I would like to give credit where credit is due. Videos are from YouTube and other sources such as NicoNico while Oricon rankings and other information are translated from the Japanese Wikipedia unless noted.

Friday, January 29, 2016

Atsuko Hiyajo/Ryusenkei -- Maware Maware (まわれまわれ)

During my usual translation work today, I put in "Light Mellow - Twilight" into the player for a second round, and I found myself starting to really like Track 1 which was "Maware Maware" (Turn, Turn) by Atsuko Hiyajo(比屋定篤子).

I had come across that name before in kanji although I didn't quite know how to read it at the time. Once again, it was through my curious searches for City Pop that I had yet to hear on YouTube that I first found the name. But it wasn't until I got "Light Mellow - Twilight" that I finally got to hear the pearly tones of Ms. Hiyajo, and in fact, I was only able to read the name finally by finding her official website.

Hiyajo, who has enjoyed singing since she was a little girl, hails from Okinawa and when she was attending Musashino Art University in the suburbs of Tokyo, she entered a circle which focused on the study of Latin music. It was from there that she got involved in a band with her as vocalist. During her time at university, she also met Jiro (or Haruo) Kobayashi(小林治郎)who was trying to become a composer, and the two started picking up gigs at the live houses in the Big Sushi. In 1997, she made her debut and it was with her 2nd album in 1999, "Sasayakareta Yume no Hanashi" (Talk of the Whispered Dream) that "Maware Maware" became a track. Hiyajo wrote the lyrics while Kobayashi composed the music.

There is some very nice and sunny groove going on with "Maware Maware" which makes it a fine tonic during the current winter and a good accompaniment for the later summer. The arrangement for the original song also had me thinking a bit of Shibuya-kei, and with Hiyajo's vocals, the band paris match in particular.

In the decade since, Hiyajo has put out a number of albums but in 2009, she had a collaboration with groovy band Ryusenkei(流線型)via the album "Natural Woman" and in that release, she and the band put out a new version of "Maware Maware" which, as one commenter put it, sounded a bit more in the TOTO vein (the band, not the toilet).
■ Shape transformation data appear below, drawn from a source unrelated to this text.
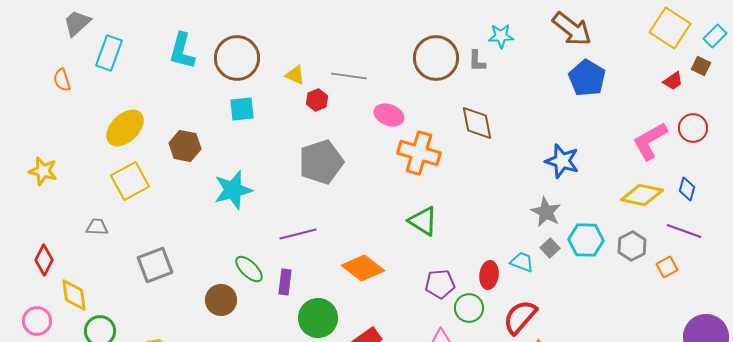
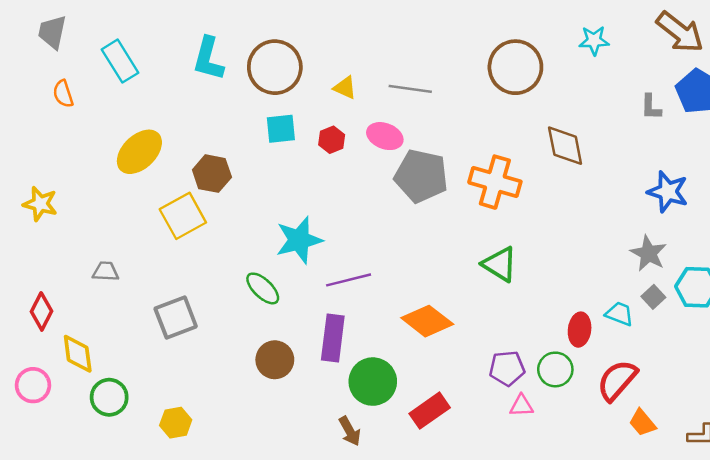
gray trapezoid: (77, 23) -> (52, 32), moved, turned -36
cyan rectangle: (109, 53) -> (120, 61), turned -52
gray L-shape: (477, 61) -> (651, 107), moved
red hexagon: (317, 100) -> (332, 140), moved
pink ellipse: (389, 115) -> (385, 136), moved
gray pentagon: (321, 162) -> (421, 176), moved, turned 30
yellow square: (130, 181) -> (183, 216), moved
cyan star: (233, 190) -> (299, 240), moved
green ellipse: (249, 269) -> (263, 288), moved
purple rectangle: (285, 282) -> (333, 338), size x1.5
purple pentagon: (440, 284) -> (507, 368), moved
brown circle: (221, 300) -> (275, 360), moved

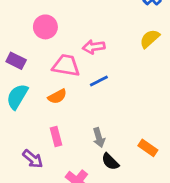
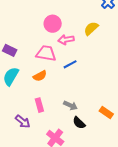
pink circle: (45, 27) -> (53, 24), moved
yellow semicircle: (150, 39) -> (91, 28), moved
gray arrow: (99, 138) -> (70, 105), turned -48

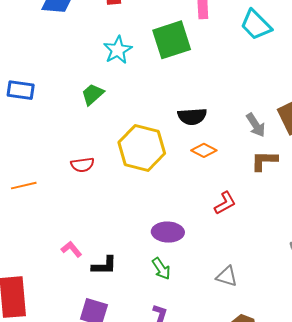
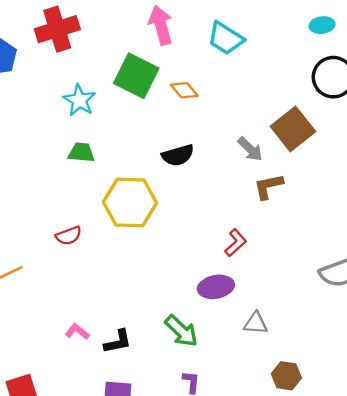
green square: (172, 40) -> (136, 76), turned -33
green trapezoid: (92, 94) -> (81, 153), moved, turned 60
orange diamond: (204, 150) -> (184, 90), moved, turned 35
purple ellipse: (168, 232) -> (216, 287), moved
green arrow: (161, 269) -> (181, 331), size x1.4

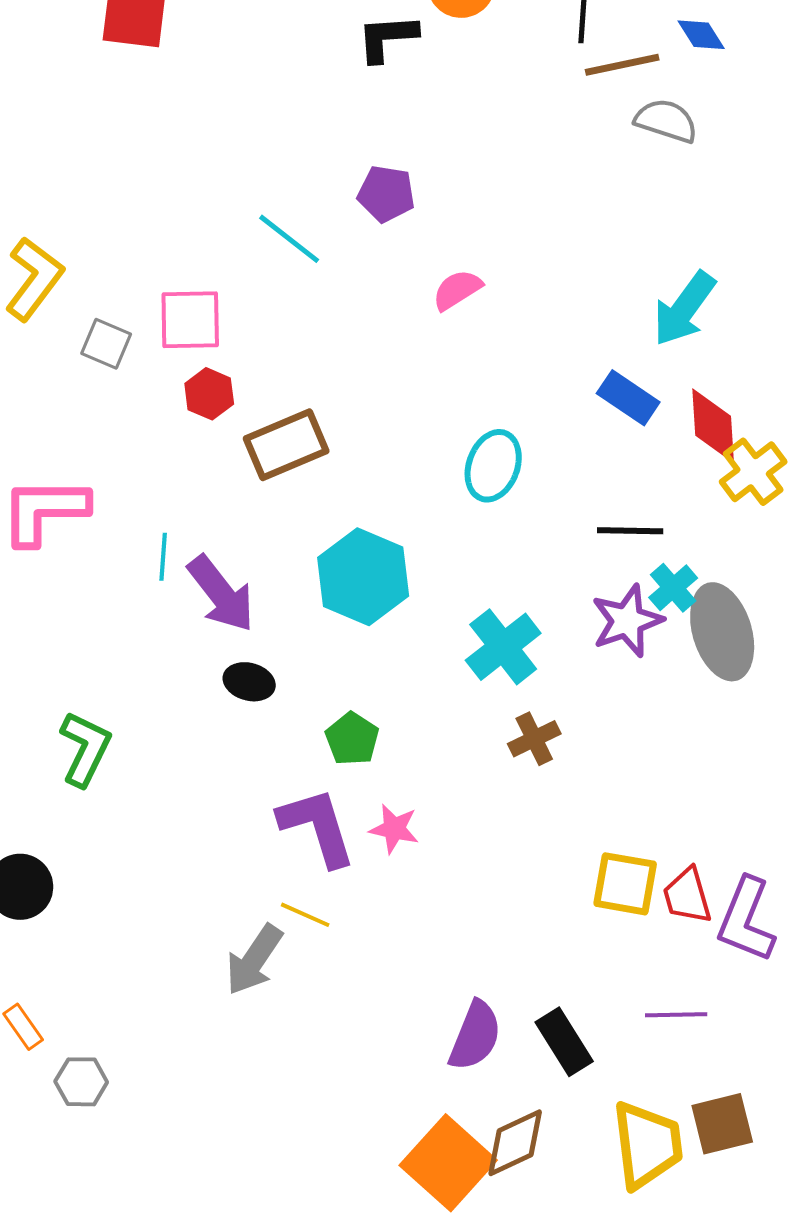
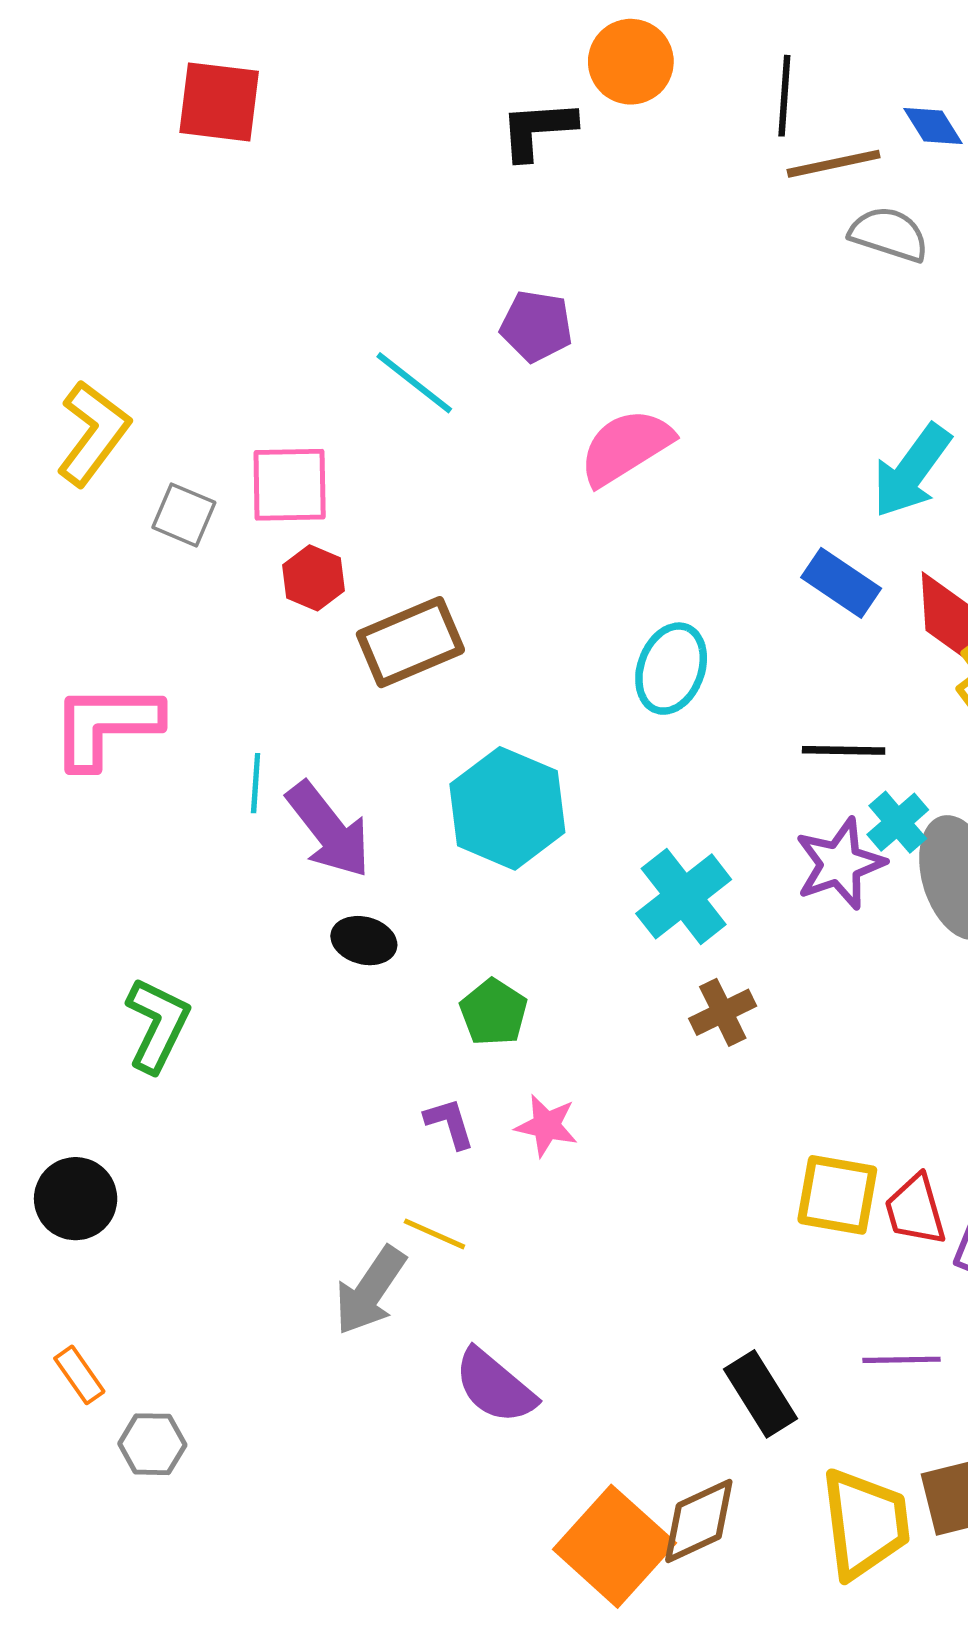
pink semicircle: (457, 290) -> (626, 447), size x1.5
purple L-shape: (317, 827) -> (450, 1123), size x0.5
purple semicircle: (475, 1036) -> (495, 1386), moved, turned 108

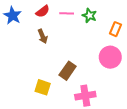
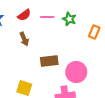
pink circle: (110, 57) -> (76, 72), moved
brown rectangle: (68, 71) -> (49, 61), moved, turned 48

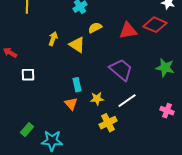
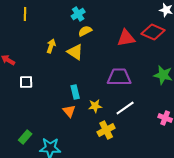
yellow semicircle: (95, 28) -> (85, 31), moved
purple trapezoid: (121, 70) -> (119, 77), turned -40

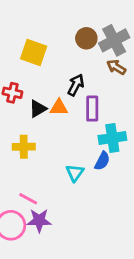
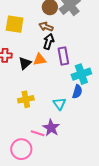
brown arrow: (116, 67) -> (46, 27), moved
yellow cross: (24, 147) -> (26, 99), moved
pink line: (28, 199) -> (38, 133), moved
purple star: (39, 220) -> (51, 128), moved, turned -30

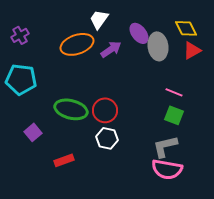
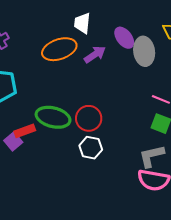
white trapezoid: (99, 19) -> (82, 23), turned -30
red rectangle: (64, 160) -> (25, 131), moved

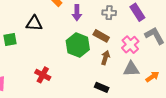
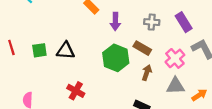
black triangle: (34, 23) -> (66, 51), moved

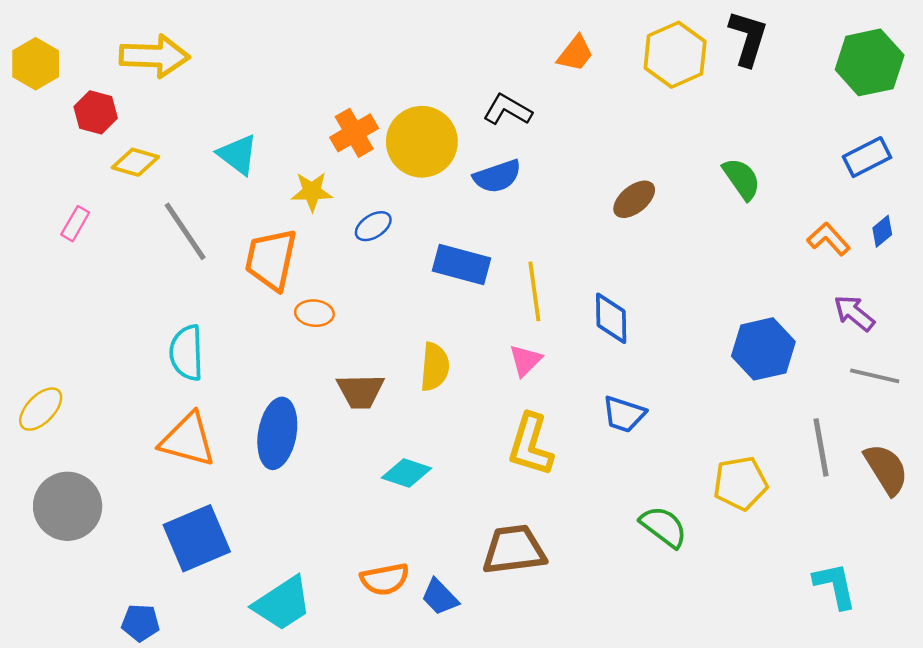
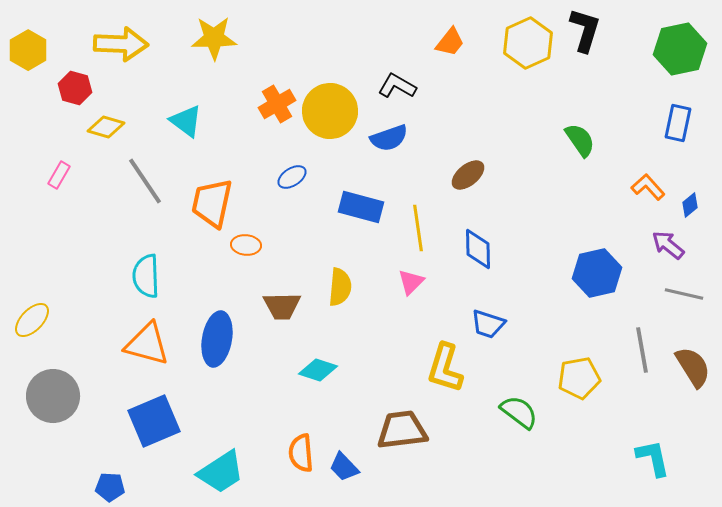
blue rectangle: (867, 157) -> (678, 123), turned -51
yellow star: (312, 192) -> (214, 38), moved, size x1.4
brown ellipse: (634, 199) -> (468, 175), moved
blue diamond: (882, 231) -> (690, 205), moved
yellow L-shape: (531, 445) -> (445, 368), moved
orange semicircle: (385, 579) -> (301, 453), turned 96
Both versions sound just plummy to me.


  1. I finally got this album. It is absolutely wonderful!

    I can't stop playing it.

    Yes, it is Neo-City Pop but it is also a product of it's era. Meaning there is a tinge of Shibuya-kei which is not a bad thing.

    To try and recreate an era means that some parts of your own era leak through. Like family, you don't get to choose when or where you were born. Your influences define you and, as such, you look at all things based on those influences.

    This album came out in the late 90s and reflects that in the music. But they still did a wonderful job. I almost got Minako Yoshida vibes on some of the tracks.

    That is high praise indeed...

    1. Hello, Chasing Showa!

      Thanks for your comments. Sometimes it's difficult to categorize a song since it does meld in elements of various genres so seamlessly. And I think that's a nice thing since there are then so many angles to enjoy it from.

  2. It is difficult but a song is a song. This Wikipedia-ization of genre seems so pedantic to me. Back in the old days we were not so concerned about category.

    It is what it is ne?

  3. I find the intro of Atsuko Hiyajo's Maware Maware (1999) very reminiscent of the philly soul and orchestral disco (e.g. "Love's Theme", "Manhattan Skyline") of the 1970s.

    - roelm

    1. Hi, roelm.

      Yep, I would agree with that assessment, especially since I loved "Love's Theme" when I was a kid. It was actually used as the theme song for the 6pm news broadcast on the Toronto affiliate of CBC.